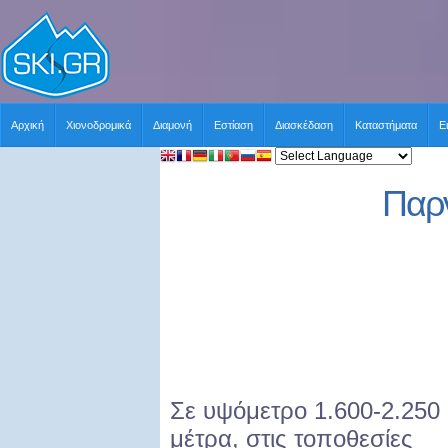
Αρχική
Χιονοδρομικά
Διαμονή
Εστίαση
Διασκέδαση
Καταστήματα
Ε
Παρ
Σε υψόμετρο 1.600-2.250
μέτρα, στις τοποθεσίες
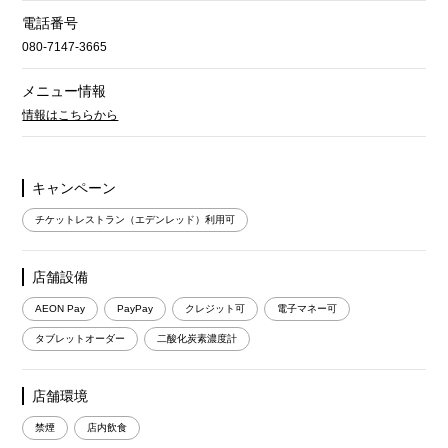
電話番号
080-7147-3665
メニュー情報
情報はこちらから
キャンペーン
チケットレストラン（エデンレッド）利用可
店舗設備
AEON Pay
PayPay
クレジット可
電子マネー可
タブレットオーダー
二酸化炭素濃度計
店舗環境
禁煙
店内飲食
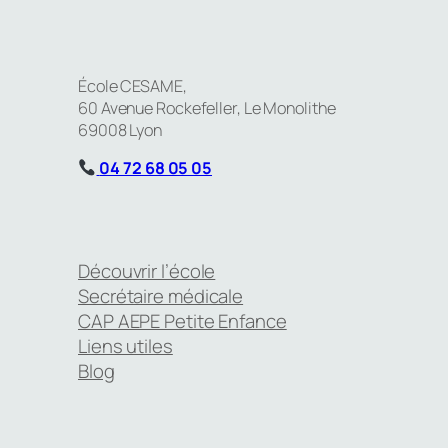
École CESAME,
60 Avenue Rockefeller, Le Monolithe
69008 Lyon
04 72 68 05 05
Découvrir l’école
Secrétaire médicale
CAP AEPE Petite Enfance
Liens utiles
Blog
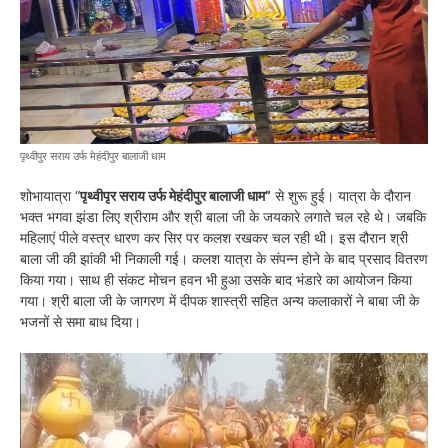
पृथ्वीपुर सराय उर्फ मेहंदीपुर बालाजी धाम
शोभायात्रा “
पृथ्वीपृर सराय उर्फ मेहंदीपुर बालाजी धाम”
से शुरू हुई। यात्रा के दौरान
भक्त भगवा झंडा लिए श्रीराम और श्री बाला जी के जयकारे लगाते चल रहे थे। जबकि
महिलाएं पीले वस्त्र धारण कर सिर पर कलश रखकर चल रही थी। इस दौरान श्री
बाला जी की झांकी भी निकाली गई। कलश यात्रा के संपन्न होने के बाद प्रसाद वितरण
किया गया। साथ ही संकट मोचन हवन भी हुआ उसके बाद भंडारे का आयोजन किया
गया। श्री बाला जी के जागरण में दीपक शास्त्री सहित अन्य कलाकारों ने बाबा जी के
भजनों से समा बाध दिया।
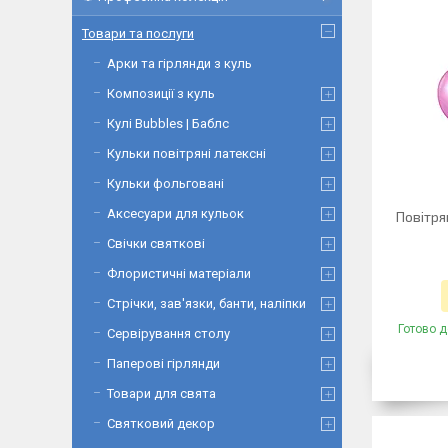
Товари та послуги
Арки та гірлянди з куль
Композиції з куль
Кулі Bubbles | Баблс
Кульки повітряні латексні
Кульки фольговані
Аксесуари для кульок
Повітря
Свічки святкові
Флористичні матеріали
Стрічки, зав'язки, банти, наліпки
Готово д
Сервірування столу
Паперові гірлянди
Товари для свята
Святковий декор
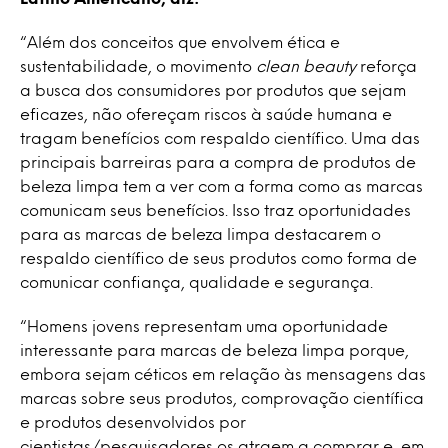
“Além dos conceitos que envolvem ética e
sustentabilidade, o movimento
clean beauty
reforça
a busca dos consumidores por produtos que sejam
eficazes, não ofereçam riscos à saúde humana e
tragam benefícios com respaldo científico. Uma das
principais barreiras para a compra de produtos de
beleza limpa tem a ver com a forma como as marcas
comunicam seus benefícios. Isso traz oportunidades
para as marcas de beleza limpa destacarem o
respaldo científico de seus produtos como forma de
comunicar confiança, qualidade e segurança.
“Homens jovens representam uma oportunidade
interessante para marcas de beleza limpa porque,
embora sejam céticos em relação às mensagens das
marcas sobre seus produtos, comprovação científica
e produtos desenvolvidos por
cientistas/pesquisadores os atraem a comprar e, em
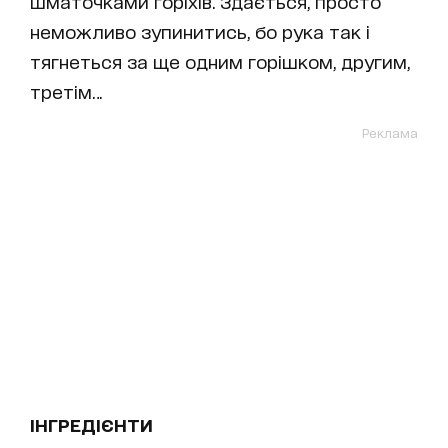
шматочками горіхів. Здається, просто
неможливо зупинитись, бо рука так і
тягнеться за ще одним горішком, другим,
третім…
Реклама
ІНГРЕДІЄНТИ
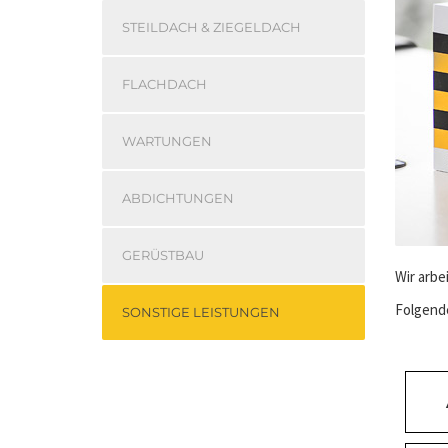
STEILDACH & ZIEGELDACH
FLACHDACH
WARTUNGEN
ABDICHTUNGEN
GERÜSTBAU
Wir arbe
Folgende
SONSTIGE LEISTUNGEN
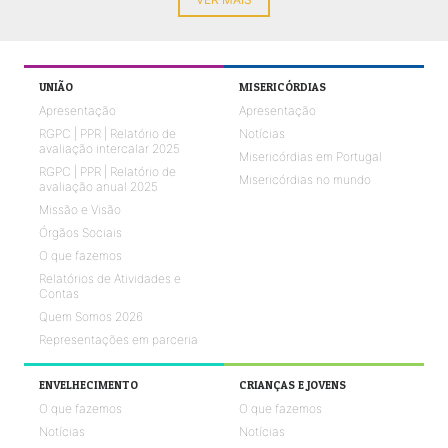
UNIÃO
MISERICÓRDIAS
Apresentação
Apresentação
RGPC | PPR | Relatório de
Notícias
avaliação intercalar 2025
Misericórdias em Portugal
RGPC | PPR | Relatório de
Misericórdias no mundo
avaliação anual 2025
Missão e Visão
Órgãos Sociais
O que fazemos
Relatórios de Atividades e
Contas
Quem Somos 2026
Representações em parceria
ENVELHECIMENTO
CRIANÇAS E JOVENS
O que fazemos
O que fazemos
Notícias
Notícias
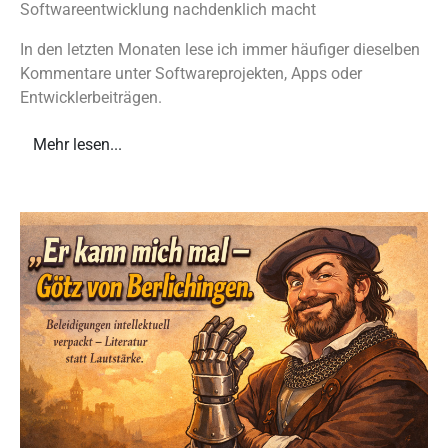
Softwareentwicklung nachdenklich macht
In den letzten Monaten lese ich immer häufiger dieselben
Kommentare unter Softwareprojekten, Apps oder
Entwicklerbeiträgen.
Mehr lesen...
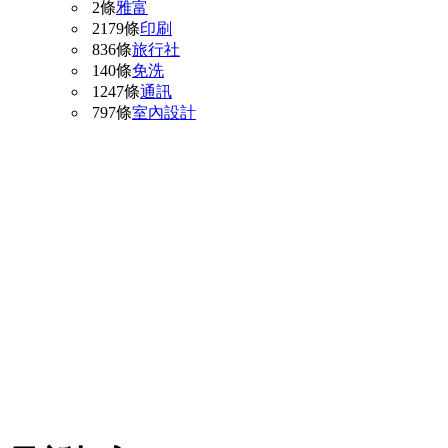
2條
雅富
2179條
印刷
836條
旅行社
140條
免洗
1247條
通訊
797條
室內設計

------------------------------------------------------------------------

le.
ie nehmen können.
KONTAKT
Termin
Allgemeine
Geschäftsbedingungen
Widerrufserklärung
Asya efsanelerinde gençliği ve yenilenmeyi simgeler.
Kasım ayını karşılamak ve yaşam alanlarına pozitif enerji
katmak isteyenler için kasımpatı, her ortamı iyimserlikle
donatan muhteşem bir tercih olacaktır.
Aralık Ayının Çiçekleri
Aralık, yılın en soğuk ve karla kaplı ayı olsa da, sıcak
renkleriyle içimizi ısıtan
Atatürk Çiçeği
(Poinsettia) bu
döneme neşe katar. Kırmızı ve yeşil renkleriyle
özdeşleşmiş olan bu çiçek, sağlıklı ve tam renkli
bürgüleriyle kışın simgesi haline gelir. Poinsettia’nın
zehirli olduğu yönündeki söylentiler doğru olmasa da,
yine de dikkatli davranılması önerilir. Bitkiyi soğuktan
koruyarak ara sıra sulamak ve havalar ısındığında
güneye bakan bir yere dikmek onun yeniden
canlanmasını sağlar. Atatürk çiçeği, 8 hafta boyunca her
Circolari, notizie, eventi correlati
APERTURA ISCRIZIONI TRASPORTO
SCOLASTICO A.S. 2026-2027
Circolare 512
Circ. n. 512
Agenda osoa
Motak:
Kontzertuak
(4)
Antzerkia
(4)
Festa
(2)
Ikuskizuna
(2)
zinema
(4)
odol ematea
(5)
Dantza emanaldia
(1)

------------------------------------------------------------------------

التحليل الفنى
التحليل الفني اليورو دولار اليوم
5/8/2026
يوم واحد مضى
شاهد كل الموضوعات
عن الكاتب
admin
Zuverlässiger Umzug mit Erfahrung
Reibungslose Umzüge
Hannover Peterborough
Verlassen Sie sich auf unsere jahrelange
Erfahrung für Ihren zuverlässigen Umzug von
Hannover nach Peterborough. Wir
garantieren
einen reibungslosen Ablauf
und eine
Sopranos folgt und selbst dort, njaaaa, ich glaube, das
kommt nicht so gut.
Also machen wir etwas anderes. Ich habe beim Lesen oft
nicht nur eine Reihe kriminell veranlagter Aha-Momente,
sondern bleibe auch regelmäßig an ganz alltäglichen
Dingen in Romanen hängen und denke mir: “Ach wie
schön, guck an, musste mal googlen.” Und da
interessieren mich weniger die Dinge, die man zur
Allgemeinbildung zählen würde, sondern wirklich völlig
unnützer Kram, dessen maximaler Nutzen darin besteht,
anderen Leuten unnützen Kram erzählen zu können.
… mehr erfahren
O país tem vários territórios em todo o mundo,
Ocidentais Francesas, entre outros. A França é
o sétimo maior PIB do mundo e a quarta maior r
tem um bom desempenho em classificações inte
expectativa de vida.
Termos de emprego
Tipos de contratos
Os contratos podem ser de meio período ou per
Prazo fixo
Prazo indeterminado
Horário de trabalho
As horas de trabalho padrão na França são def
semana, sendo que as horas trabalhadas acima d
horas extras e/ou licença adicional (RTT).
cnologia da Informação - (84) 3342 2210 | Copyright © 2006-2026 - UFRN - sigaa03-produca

------------------------------------------------------------------------

● The problem: Given the listing above, retype only the span of lines from the line with "a busca dos" up to and including the line with "ENVELHECIMENTO", exactly as it stands and without pictures.

● Response:
a busca dos consumidores por produtos que sejam
eficazes, não ofereçam riscos à saúde humana e
tragam benefícios com respaldo científico. Uma das
principais barreiras para a compra de produtos de
beleza limpa tem a ver com a forma como as marcas
comunicam seus benefícios. Isso traz oportunidades
para as marcas de beleza limpa destacarem o
respaldo científico de seus produtos como forma de
comunicar confiança, qualidade e segurança.
“Homens jovens representam uma oportunidade
interessante para marcas de beleza limpa porque,
embora sejam céticos em relação às mensagens das
marcas sobre seus produtos, comprovação científica
e produtos desenvolvidos por
cientistas/pesquisadores os atraem a comprar e, em
шматочками горіхів. Здається, просто
неможливо зупинитись, бо рука так і
тягнеться за ще одним горішком, другим,
третім…
Реклама
ІНГРЕДІЄНТИ
STEILDACH & ZIEGELDACH
FLACHDACH
WARTUNGEN
ABDICHTUNGEN
GERÜSTBAU
Wir arbe
Folgende
SONSTIGE LEISTUNGEN
UNIÃO
MISERICÓRDIAS
Apresentação
Apresentação
RGPC | PPR | Relatório de
Notícias
avaliação intercalar 2025
Misericórdias em Portugal
RGPC | PPR | Relatório de
Misericórdias no mundo
avaliação anual 2025
Missão e Visão
Órgãos Sociais
O que fazemos
Relatórios de Atividades e
Contas
Quem Somos 2026
Representações em parceria
ENVELHECIMENTO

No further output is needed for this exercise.